Using the data beneath, show every line that includes the word "Date".

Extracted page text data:
=== Begin Enclosure ===

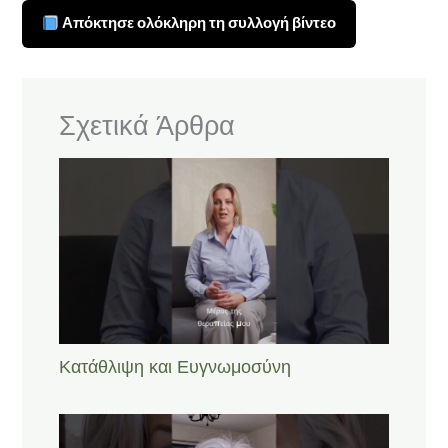
Απόκτησε ολόκληρη τη συλλογή βίντεο
Σχετικά Άρθρα
Κατάθλιψη και Ευγνωμοσύνη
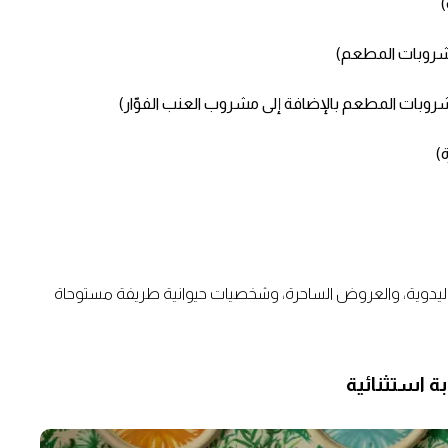
ليدوية، والعروض الساحرة، وشخصيات حيوانية طريفة مستوحاة
ة استثنائية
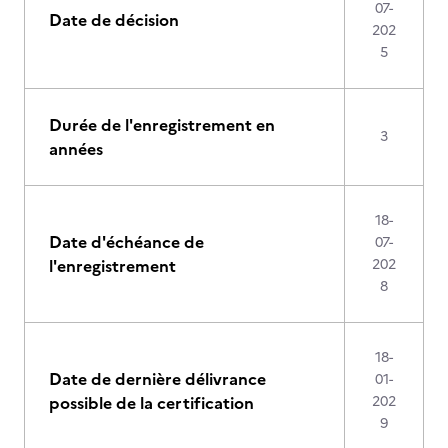
07-
Date de décision
202
5
Durée de l'enregistrement en
3
années
18-
Date d'échéance de
07-
l'enregistrement
202
8
18-
Date de dernière délivrance
01-
possible de la certification
202
9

=== End Enclosure ===

RESULT BELOW —
Date de décision
Date d'échéance de
Date de dernière délivrance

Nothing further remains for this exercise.